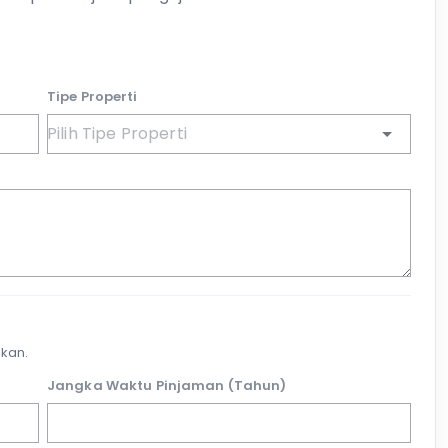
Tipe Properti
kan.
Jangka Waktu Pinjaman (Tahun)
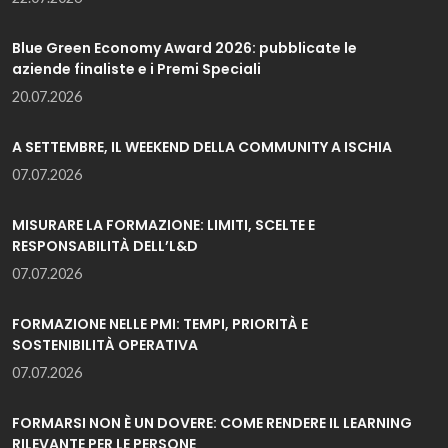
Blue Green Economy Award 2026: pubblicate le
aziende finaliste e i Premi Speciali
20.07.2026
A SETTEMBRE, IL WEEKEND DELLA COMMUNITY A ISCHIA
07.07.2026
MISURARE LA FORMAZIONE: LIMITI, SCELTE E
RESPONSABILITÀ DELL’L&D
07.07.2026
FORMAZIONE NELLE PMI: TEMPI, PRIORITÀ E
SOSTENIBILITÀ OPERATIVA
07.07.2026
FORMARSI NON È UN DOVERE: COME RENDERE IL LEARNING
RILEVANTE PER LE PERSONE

************

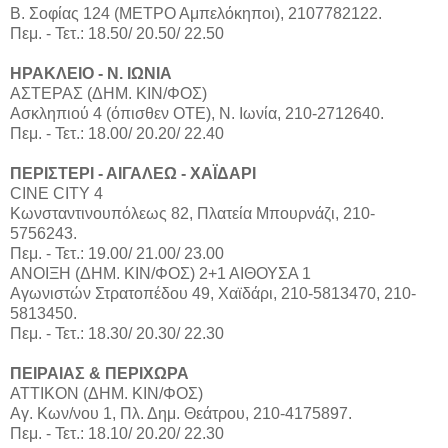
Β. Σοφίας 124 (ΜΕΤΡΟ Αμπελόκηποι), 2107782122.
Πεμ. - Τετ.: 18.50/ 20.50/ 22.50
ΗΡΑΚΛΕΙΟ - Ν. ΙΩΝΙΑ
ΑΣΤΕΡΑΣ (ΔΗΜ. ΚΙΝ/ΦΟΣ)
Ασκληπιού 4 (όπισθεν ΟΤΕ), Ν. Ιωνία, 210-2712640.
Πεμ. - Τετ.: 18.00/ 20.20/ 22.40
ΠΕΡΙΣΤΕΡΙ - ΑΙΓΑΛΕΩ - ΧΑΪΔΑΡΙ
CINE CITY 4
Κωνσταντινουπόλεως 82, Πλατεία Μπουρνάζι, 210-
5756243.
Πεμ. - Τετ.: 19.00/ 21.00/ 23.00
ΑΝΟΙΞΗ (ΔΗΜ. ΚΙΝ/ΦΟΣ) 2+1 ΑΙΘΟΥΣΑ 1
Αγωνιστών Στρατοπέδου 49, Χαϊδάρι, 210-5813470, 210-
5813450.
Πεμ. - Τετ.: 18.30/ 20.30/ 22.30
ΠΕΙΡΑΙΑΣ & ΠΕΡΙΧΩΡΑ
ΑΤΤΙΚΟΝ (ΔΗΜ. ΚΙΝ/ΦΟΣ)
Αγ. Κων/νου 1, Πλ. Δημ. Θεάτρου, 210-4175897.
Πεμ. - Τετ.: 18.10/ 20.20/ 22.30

************

_What is expected:_ Among the records, find the lines that contain "FORMAZIONE" and copy each of them.

_Exercise result:_
MISURARE LA FORMAZIONE: LIMITI, SCELTE E
FORMAZIONE NELLE PMI: TEMPI, PRIORITÀ E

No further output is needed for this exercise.